Task to carry out
Transcribe all of the data exactly, leaving nothing out.

*** Opening of Extracted information ***

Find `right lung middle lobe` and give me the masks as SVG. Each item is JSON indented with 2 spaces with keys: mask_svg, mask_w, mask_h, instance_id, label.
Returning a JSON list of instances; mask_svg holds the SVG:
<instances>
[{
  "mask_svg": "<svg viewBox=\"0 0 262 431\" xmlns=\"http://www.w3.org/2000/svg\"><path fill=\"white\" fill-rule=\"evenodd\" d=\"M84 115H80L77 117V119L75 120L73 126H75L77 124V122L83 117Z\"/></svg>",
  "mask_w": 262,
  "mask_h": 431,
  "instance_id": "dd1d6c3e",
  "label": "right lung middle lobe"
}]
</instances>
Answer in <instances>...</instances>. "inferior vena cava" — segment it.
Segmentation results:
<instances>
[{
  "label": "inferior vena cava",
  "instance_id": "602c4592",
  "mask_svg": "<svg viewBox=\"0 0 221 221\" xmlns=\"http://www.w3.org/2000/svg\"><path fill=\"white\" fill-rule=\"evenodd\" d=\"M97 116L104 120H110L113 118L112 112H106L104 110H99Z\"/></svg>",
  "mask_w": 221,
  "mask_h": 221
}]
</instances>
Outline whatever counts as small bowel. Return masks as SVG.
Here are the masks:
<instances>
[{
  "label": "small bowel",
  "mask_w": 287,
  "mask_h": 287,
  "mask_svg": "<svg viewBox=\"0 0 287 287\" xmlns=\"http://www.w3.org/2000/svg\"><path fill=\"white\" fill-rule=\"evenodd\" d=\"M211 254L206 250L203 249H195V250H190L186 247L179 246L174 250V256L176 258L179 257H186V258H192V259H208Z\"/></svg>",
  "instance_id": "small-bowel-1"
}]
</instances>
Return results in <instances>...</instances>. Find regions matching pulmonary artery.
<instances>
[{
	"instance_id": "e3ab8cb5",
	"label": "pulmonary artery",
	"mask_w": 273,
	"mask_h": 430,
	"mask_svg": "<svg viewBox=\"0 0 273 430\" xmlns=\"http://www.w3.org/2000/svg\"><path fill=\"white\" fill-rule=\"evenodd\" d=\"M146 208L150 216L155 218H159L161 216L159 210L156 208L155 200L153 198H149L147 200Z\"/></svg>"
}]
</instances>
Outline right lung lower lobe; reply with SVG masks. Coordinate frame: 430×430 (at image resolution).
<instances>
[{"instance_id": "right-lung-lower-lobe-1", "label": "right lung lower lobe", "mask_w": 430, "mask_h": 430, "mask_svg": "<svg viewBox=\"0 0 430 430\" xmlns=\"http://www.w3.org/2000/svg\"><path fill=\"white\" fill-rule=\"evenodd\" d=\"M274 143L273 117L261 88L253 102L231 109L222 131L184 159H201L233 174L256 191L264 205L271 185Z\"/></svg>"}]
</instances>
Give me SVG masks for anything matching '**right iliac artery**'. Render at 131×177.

*** Close of Extracted information ***

Exercise result
Find `right lung middle lobe` and give me the masks as SVG. Each item is JSON indented with 2 spaces with keys: mask_svg, mask_w, mask_h, instance_id, label.
Returning a JSON list of instances; mask_svg holds the SVG:
<instances>
[{
  "mask_svg": "<svg viewBox=\"0 0 262 431\" xmlns=\"http://www.w3.org/2000/svg\"><path fill=\"white\" fill-rule=\"evenodd\" d=\"M84 115H80L77 117V119L75 120L73 126H75L77 124V122L83 117Z\"/></svg>",
  "mask_w": 262,
  "mask_h": 431,
  "instance_id": "dd1d6c3e",
  "label": "right lung middle lobe"
}]
</instances>
Answer in <instances>...</instances>. "inferior vena cava" — segment it.
Segmentation results:
<instances>
[{
  "label": "inferior vena cava",
  "instance_id": "602c4592",
  "mask_svg": "<svg viewBox=\"0 0 221 221\" xmlns=\"http://www.w3.org/2000/svg\"><path fill=\"white\" fill-rule=\"evenodd\" d=\"M97 116L104 120H110L113 118L112 112H106L104 110H99Z\"/></svg>",
  "mask_w": 221,
  "mask_h": 221
}]
</instances>
Outline whatever counts as small bowel. Return masks as SVG.
Here are the masks:
<instances>
[{
  "label": "small bowel",
  "mask_w": 287,
  "mask_h": 287,
  "mask_svg": "<svg viewBox=\"0 0 287 287\" xmlns=\"http://www.w3.org/2000/svg\"><path fill=\"white\" fill-rule=\"evenodd\" d=\"M211 254L206 250L203 249H195V250H190L186 247L179 246L174 250V256L176 258L179 257H186V258H192V259H208Z\"/></svg>",
  "instance_id": "small-bowel-1"
}]
</instances>
Return results in <instances>...</instances>. Find regions matching pulmonary artery.
<instances>
[{
	"instance_id": "e3ab8cb5",
	"label": "pulmonary artery",
	"mask_w": 273,
	"mask_h": 430,
	"mask_svg": "<svg viewBox=\"0 0 273 430\" xmlns=\"http://www.w3.org/2000/svg\"><path fill=\"white\" fill-rule=\"evenodd\" d=\"M146 208L150 216L155 218H159L161 216L159 210L156 208L155 200L153 198H149L147 200Z\"/></svg>"
}]
</instances>
Outline right lung lower lobe; reply with SVG masks. Coordinate frame: 430×430 (at image resolution).
<instances>
[{"instance_id": "right-lung-lower-lobe-1", "label": "right lung lower lobe", "mask_w": 430, "mask_h": 430, "mask_svg": "<svg viewBox=\"0 0 430 430\" xmlns=\"http://www.w3.org/2000/svg\"><path fill=\"white\" fill-rule=\"evenodd\" d=\"M274 143L273 117L261 88L253 102L231 109L222 131L184 159H201L233 174L256 191L264 205L271 185Z\"/></svg>"}]
</instances>
Give me SVG masks for anything matching '**right iliac artery**'. Render at 131×177.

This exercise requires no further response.